Hopkins accused Rees of “covering up” the Bristol Energy fiasco. Photo: Bristol Energy

Rees added: “It was the wrong market to put a local authority into. There was a lot of group think, there was a lot of optimism about this is going to be the pathway to solving fuel poverty within the city…about this is going to be a revenue raiser for the local authority.

“But the truth of it is there’s an inherent risk in it, and Bristol City Council was signed up to participate in a very volatile, high-risk market, and it was the wrong market for the council to be put into.

“If we’re going to do the city a real service here…we really need to look at the full history of this company and begin to recognise that the biggest error made was actually putting Bristol City Council into the energy business in the first place.

“Let’s all stand up and take responsibility for the decisions we all made in the course of this company’s existence.
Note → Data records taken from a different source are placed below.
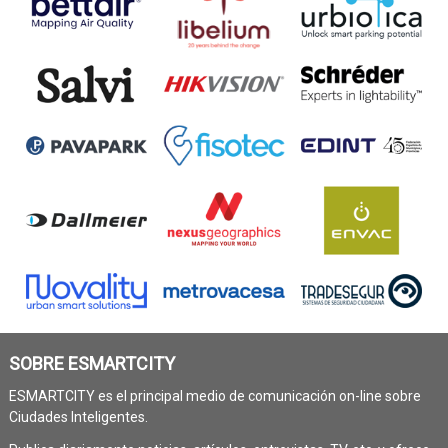
SOBRE ESMARTCITY
ESMARTCITY es el principal medio de comunicación on-line sobre
Ciudades Inteligentes.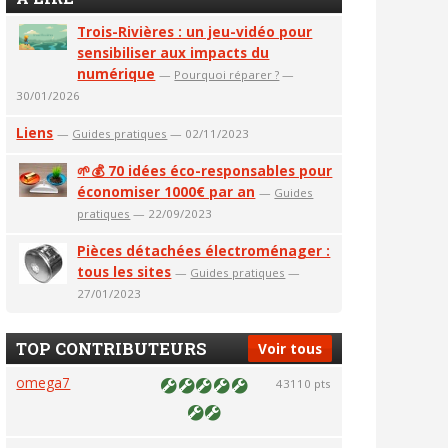
Trois-Rivières : un jeu-vidéo pour
sensibiliser aux impacts du
numérique
—
Pourquoi réparer ?
—
30/01/2026
Liens
—
Guides pratiques
— 02/11/2023
🌱💰 70 idées éco-responsables pour
économiser 1000€ par an
—
Guides
pratiques
— 22/09/2023
Pièces détachées électroménager :
tous les sites
—
Guides pratiques
—
27/01/2023
TOP CONTRIBUTEURS
Voir tous
omega7
43110 pts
“I would absolutely welcome that, and that’s why we have called for a public interest review because we will then have that full history of the company and everyone who made decisions in the course of this company’s existence put in the public domain.”

Hopkins said: “It’s an absolute minimum that we actually accept what our independent auditors say but we must do more.

“It doesn’t solve all our problems but it does move us forward a little way and it hopefully reduces the chances of this happening again.

“A year ago we actually pressed for a full inquiry into Bristol Energy and it was voted down. I’m glad that Labour councillors are now agreeing that we need to move forward, but they bear responsibility because we actually started off in this with rose-tinted glasses from the previous mayor and for this mayor in the early stages, it then went into panic and indecision, and it finally finished up with cover-up.

“I’ve heard lots of encouraging words from members from all sides. I still do not hear the mayor accepting responsibility and committing to work with others to make certain that this sort of thing doesn’t happen again.”

The new rulings hope to ensure another “Bristol Energy fiasco” never happens. Photo: Bristol Energy

Green councillor Jerome Thomas said: “I, with a small number of other councillors, have been warning from the cabinet meeting in 2015, when Bristol Energy was set up, about the overoptimism of the business plan, the structure and oversight of the business, the company’s inappropriate levels of secrecy.

“This motion is a helpful and important step in improving the culture of Bristol City Council so that these sorts of mistakes can be avoided in the future.”

Tory group leader Mark Weston said: “We can all play a blame game another night as far as I’m concerned.

“The problem we’ve got is if we don’t learn the lessons of this, we will be doomed to repeat them, because we have similar ventures, with similar transparency issues, with also large amounts of money.”

The mayor and  57 of 67 councillors voted at last night’s extraordinary full council meeting, with four apologies.
There are three vacant seats after the departures of Harriet Bradley and Paul Smith from Labour’s ranks and the resignation of Green councillor Clive Stevens.

Amanda Cameron is a local democracy reporter for Bristol.